Selective estrogen receptor degraders (SERDs) and covalent antagonists (SERCAs): a patent review (2015-present)

ABSTRACT

Introduction

The estrogen receptor (ER) is a clinically validated oncology target with a pivotal role in hormonally driven breast cancer, the most prevalent form of female cancer. Current treatments that directly modulate ER include antagonists (SERMs), such as tamoxifen, and degraders (SERDs), such as fulvestrant which is administered by intramuscular injection.

Areas covered

This review covers patent applications that claim estrogen receptor degraders (SERDs) and covalent antagonists (SERCAs) between the period January 2015 to June 2021. A total of 114 patent applications from 23 different applicants are evaluated with stratification into acidic SERDs, basic SERDs, and SERCAs.

Expert opinion

The clinical success of fulvestrant in the treatment of ER⁺ breast cancer has spurred research over the last decade into the discovery and development of novel SERDs, with a particular focus on the discovery of orally bioavailable drugs. This has resulted in a diverse range of candidates entering clinical trials. Although some have faltered in development, a cohort of oral SERDs has generated encouraging efficacy and safety data that has allowed advancement into late stage clinical trials. Data from these trials is eagerly awaited, with these molecules having the potential to offer significant benefits in the treatment of ER⁺ breast cancer.

KEYWORDS:

• Estrogen receptor
• SERD
• SERCA
• degrader
• covalent antagonist
• breast cancer

Funding

This paper was not funded.

Article highlights

• Breast cancer is the most prevalent cancer in women and can also develop in men. Around 70% of breast cancers express ER and anti-hormonal interventions using aromatase inhibitors, such as anastrozole, or SERMs, such as tamoxifen, have been the mainstay of treatment for the disease.

• The only clinically approved SERD, which has the ability to fully antagonize and also effect degradation of ER, is fulvestrant. The clinically approved dose of 500 mg is administered by intramuscular injection potentially limiting the clinical efficacy achievable. This has driven research into orally bioavailable SERDs, which offer the potential of improved efficacy.

• Patent applications describing SERDs and SERCAs from January 2015 to June 2021 are collated and analyzed in this article. The material covers 114 applications from 23 different applicants and builds on decades of prior research and investigation into the estrogen receptor.

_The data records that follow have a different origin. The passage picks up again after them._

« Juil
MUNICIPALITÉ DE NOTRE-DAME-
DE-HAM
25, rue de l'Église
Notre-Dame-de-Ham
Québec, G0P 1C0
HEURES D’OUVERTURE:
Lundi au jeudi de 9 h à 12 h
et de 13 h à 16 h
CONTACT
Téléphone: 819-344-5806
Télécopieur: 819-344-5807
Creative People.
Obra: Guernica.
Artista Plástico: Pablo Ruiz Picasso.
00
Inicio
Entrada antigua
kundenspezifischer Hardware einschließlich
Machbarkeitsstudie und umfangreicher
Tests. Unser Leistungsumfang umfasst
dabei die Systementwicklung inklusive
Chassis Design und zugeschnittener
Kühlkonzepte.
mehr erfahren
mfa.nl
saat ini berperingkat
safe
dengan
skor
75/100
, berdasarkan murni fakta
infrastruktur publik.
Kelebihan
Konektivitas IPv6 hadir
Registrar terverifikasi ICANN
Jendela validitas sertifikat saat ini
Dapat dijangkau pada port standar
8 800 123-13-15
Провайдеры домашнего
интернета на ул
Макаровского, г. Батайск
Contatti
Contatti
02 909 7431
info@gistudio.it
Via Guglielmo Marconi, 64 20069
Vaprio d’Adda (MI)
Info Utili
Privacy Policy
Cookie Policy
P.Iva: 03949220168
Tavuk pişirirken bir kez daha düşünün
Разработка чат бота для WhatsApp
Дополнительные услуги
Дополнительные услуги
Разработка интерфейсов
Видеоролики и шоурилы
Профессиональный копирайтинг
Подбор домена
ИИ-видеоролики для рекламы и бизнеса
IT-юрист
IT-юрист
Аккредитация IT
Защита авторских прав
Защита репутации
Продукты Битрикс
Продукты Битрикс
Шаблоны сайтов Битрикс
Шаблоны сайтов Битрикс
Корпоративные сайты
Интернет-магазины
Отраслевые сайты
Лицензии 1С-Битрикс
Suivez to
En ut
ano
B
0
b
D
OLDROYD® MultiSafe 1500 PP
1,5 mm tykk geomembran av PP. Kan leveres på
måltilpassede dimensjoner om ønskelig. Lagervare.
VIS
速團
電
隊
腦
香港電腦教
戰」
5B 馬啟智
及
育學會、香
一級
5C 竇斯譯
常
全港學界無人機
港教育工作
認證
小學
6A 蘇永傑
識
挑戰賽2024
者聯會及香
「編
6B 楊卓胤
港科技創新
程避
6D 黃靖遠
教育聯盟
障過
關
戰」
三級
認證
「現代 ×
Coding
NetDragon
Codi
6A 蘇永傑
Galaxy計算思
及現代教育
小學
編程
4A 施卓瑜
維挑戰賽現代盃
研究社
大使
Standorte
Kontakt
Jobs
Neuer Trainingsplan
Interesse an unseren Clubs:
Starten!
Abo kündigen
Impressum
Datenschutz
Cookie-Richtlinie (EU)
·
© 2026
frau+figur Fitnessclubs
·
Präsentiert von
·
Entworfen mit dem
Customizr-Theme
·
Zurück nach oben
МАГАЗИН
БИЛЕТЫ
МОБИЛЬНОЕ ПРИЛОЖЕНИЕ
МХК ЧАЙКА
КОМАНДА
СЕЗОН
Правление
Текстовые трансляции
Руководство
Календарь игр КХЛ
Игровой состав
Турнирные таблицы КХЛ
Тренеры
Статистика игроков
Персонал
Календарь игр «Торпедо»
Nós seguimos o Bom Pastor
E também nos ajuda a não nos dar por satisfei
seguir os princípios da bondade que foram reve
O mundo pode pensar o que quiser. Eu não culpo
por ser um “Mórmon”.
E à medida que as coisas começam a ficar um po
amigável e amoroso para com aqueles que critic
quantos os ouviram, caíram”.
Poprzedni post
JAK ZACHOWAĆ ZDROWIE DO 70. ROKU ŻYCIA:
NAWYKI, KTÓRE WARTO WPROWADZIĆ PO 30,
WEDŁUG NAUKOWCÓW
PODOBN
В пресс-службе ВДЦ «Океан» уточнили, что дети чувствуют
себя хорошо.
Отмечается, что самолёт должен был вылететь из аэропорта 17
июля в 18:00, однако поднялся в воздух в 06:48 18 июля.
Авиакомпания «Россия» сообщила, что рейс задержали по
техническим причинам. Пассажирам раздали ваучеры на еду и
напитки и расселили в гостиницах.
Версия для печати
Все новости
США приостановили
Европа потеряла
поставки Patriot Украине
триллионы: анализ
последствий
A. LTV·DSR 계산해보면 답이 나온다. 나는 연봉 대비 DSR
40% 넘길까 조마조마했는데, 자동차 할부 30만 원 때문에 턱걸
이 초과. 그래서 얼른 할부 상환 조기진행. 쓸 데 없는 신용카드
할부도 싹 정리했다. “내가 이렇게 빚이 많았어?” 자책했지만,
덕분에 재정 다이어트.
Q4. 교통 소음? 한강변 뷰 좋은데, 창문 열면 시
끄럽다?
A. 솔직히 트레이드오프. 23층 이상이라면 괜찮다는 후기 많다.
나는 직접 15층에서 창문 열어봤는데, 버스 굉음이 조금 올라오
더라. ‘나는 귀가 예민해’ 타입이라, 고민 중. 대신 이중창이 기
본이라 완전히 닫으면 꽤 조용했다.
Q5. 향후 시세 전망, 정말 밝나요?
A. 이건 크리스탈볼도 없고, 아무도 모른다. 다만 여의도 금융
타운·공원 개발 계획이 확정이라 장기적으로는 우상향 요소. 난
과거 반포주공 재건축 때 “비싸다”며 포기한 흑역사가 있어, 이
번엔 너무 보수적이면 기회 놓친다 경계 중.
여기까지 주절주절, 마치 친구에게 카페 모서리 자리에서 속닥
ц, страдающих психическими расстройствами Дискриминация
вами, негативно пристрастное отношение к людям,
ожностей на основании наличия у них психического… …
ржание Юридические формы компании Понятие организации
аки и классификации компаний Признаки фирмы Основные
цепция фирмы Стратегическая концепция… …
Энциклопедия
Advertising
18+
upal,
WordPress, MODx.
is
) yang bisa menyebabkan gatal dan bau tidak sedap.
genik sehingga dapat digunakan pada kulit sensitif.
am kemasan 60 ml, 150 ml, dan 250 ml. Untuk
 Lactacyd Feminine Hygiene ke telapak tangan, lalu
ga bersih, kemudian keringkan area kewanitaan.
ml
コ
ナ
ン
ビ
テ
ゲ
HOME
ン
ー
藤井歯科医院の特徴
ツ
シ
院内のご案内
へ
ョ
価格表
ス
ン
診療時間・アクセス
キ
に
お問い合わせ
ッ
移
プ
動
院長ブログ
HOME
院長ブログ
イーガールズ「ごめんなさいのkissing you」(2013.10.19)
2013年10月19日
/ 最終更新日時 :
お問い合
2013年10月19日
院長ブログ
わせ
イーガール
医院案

• The work described in the patent applications analyzed below has led to a number of candidates entering the clinic. At the time of writing, more than 8 remain in active development with the most advanced in phase III pivotal studies and with the potential to bring significant benefit to patients with breast cancer.

Declaration of interests

The authors are employees and shareholders of AstraZeneca. The authors have no other relevant affiliations or financial involvement with any organization or entity with a financial interest in or financial conflict with the subject matter or materials discussed in the manuscript apart from those disclosed.

Reviewer disclosures

Peer reviewers on this manuscript have no relevant financial or other relationships to disclose.